SPARC Up-Regulates Production and Pericellular Organization of Collagen I and Hyaluronan via TGF-β Signaling in Skin Fibroblasts
Masaki KOBAYASHI，Hiroyuki YOSHIDA*，Tomomi NAKAMURA，Kohei YAMAZAKI，Yoko ENDO，Tetsuya SAYO，Yoshito TAKAHASHI
Background: Secreted protein acidic and rich in cysteine (SPARC) regulates extracellular matrix (ECM) production,
interaction of cells with ECM and growth factor-dependent cell signaling. Here we examined SPARC’s effects on production
and pericellular organization of type I collagen and hyaluronan (HA) in normal human dermal fibroblasts.

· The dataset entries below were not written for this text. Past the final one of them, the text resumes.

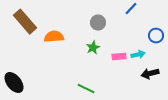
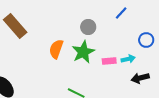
orange semicircle: (54, 37) -> (56, 49), moved, turned -66
green star: (93, 48) -> (83, 52), size x1.6

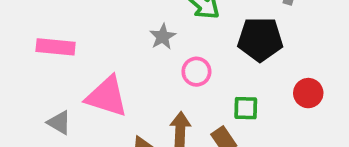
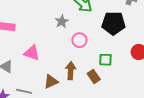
pink triangle: (107, 96) -> (32, 53), size x0.7

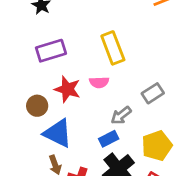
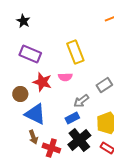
purple rectangle: (51, 51) -> (30, 54), turned 40

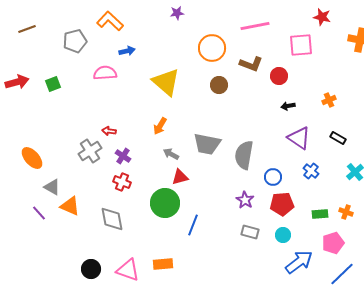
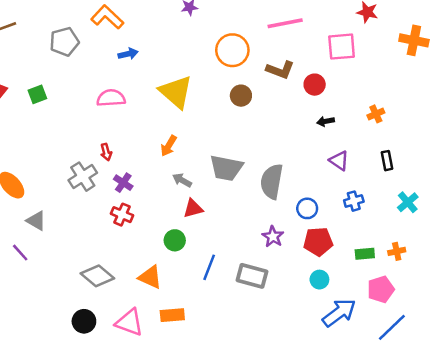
pink semicircle: (105, 73) -> (111, 98), moved
red arrow: (109, 131) -> (106, 152), turned -112
purple triangle: (299, 138) -> (339, 161), size x0.7
black rectangle: (338, 138) -> (387, 161), turned 49
blue cross: (311, 171) -> (354, 201), turned 35
green circle: (165, 203) -> (175, 240), size x0.6
orange triangle: (70, 206) -> (150, 277), moved
orange cross: (346, 212) -> (397, 251), turned -32
gray diamond: (112, 219) -> (97, 276), moved, turned -40
gray rectangle: (250, 232) -> (252, 276), moved, size x1.4

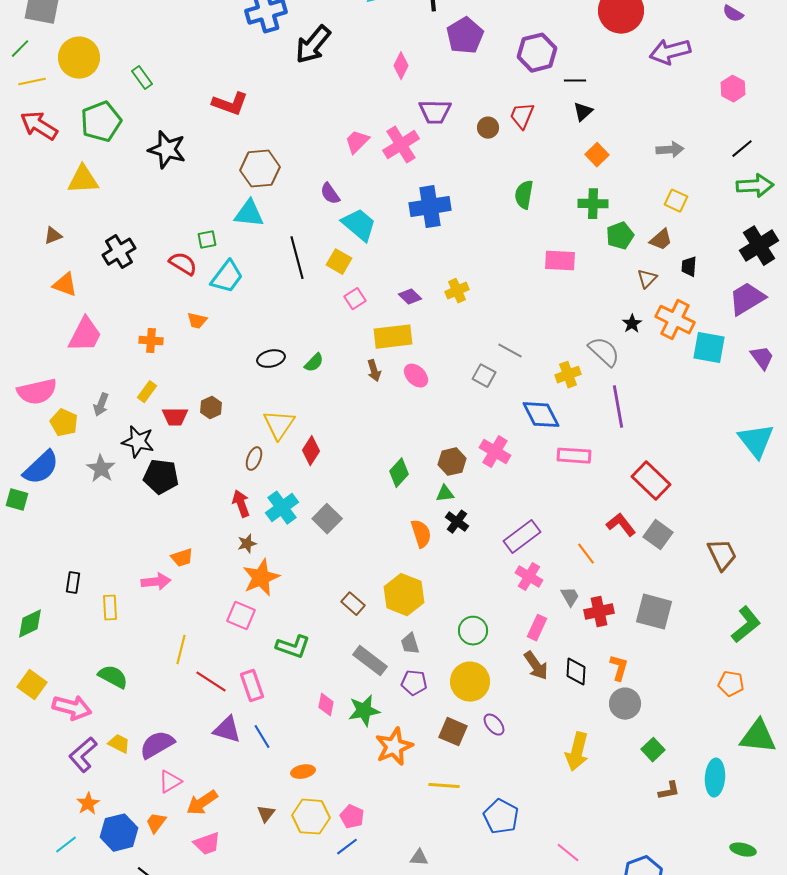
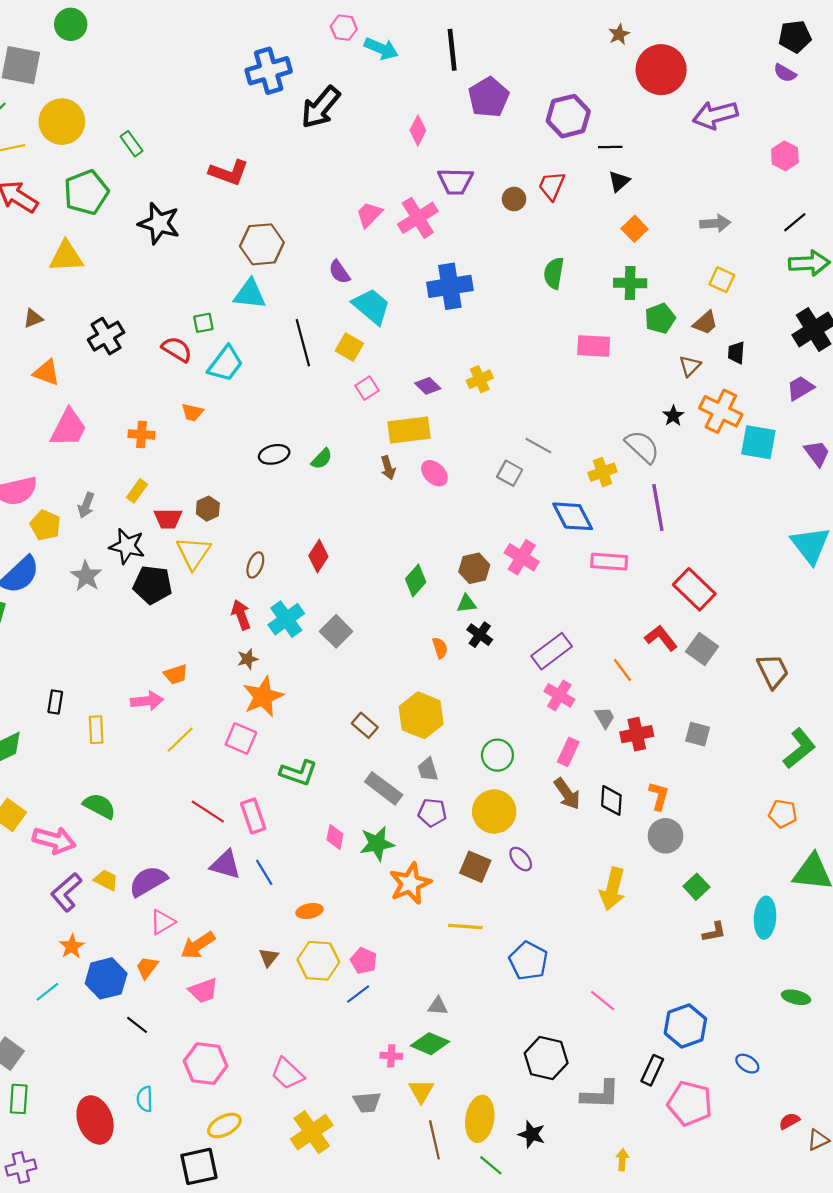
purple trapezoid: (747, 299) -> (800, 388), size x0.7
yellow triangle: (279, 425) -> (193, 553), moved
orange semicircle: (421, 534) -> (440, 648), size x0.7
gray square: (654, 612) -> (698, 734), size x0.6
yellow line: (181, 650) -> (180, 740), moved, turned 32

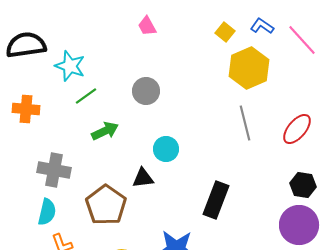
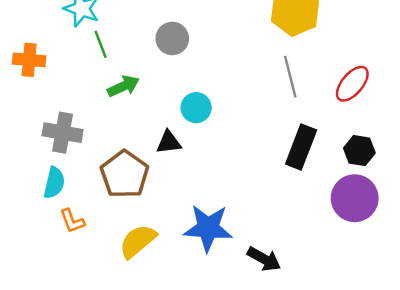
green line: (86, 96) -> (101, 44), turned -75
black rectangle: (216, 200) -> (301, 147), moved

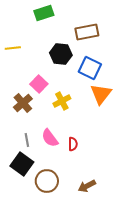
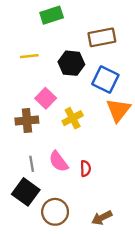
yellow line: (13, 48) -> (29, 56), moved
brown cross: (23, 103) -> (27, 121), turned 36

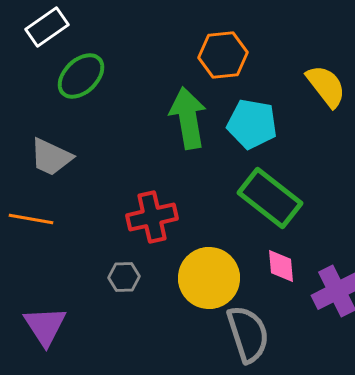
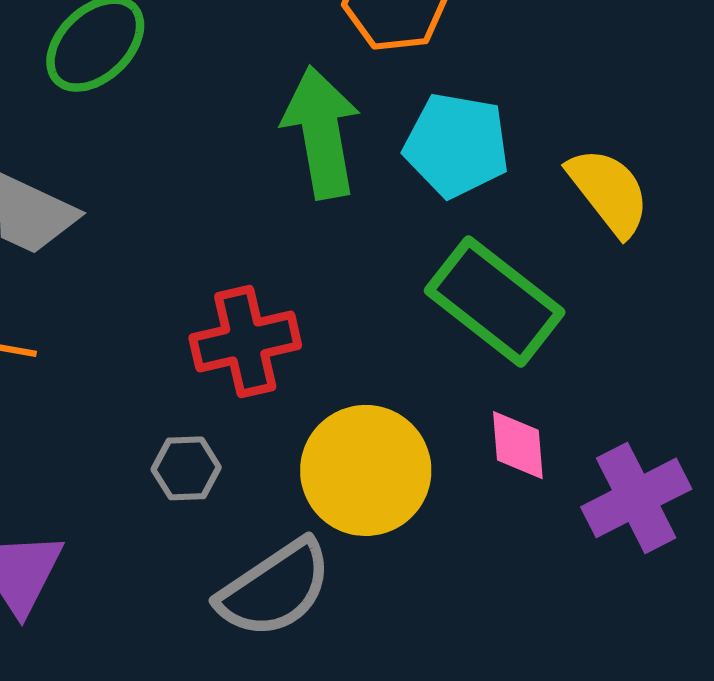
yellow semicircle: (326, 86) -> (609, 192), moved
gray semicircle: (248, 334) -> (275, 589), moved, turned 74

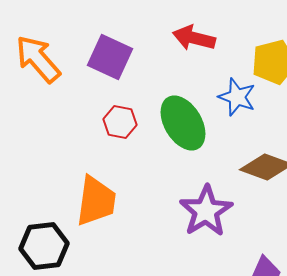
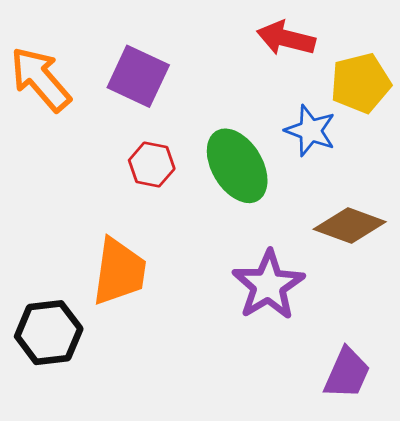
red arrow: (194, 38) -> (286, 38), moved

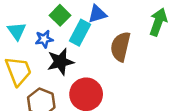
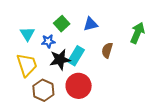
cyan rectangle: (80, 33) -> (76, 56), moved
brown semicircle: (120, 47) -> (107, 50), size x0.7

Methods: Production of procollagen I and HA, and gene expression were analyzed by ELISA and quantitative real-time PCR, respectively. The pericellular deposition of mature collagen I and HA was examined by immunocytochemistry.
Results: SPARC enhanced production of procollagen I and HA in fibroblasts by up-regulating mRNA expression of COL1A1 (collagen α-1(I)) and HAS (HA synthase) 2/3, respectively. SPARC also increased the deposition of mature collagen fibrils on the cell surface of fibroblasts, accompanying the increased mRNA expression of procollagen C-proteinase (BMP1) and N-proteinase (ADAMTS2). The pericellular deposition of newly produced HA was also enhanced on the cell surface of SPARC-treated fibroblasts. Furthermore, SPARC up-regulated TGF-β1 production in fibroblasts, and SPARC-induced procollagen I and HA production was abolished by blockade of TGF-β/Smad2/3 signaling.
Conclusion: SPARC simultaneously up-regulates production of procollagen I and HA in fibroblasts by up-regulating Smad2/3-dependent TGF-β signaling, and also promotes the pericellular organization of mature collagen I fibrils and HA.